## 1) Build and launch your docker container (optional)
Welcome to the example repository! This guide will help you understand the structure of the repository, set up your environment, and run the code locally, on a high-performance cluster (HPC), or on the GPU server using docker. Additionally, it covers how to manage data with Rclone.
Docker will allow you to execute your code in different machines (with docker) and have the same behavior. This is specially important if you have stochastic issues and different results between windows and linux computers.

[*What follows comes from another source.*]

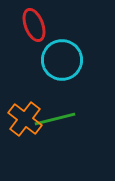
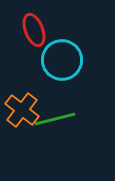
red ellipse: moved 5 px down
orange cross: moved 3 px left, 9 px up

To avoid these issues, and to have control over the full environment (including gpu drivers) where our code work, we use docker.
## Structure of the Repository
-**modules**: Contains the core code for what you want to do. e.g. training and testing models.
-**data**: Directory to store datasets and related files.
-`config/`: Configuration files for Hydra.
-`train_model.yaml`: (e.g) Default configuration for training.
-**env setup**: Environment setup files.
-`Dockerfile`: Docker configuration for containerized environment.
-`requirements.txt`: Python dependencies.
-**runs**: Contains scripts for experimental runs, create datasets, train models, analyze them, etc.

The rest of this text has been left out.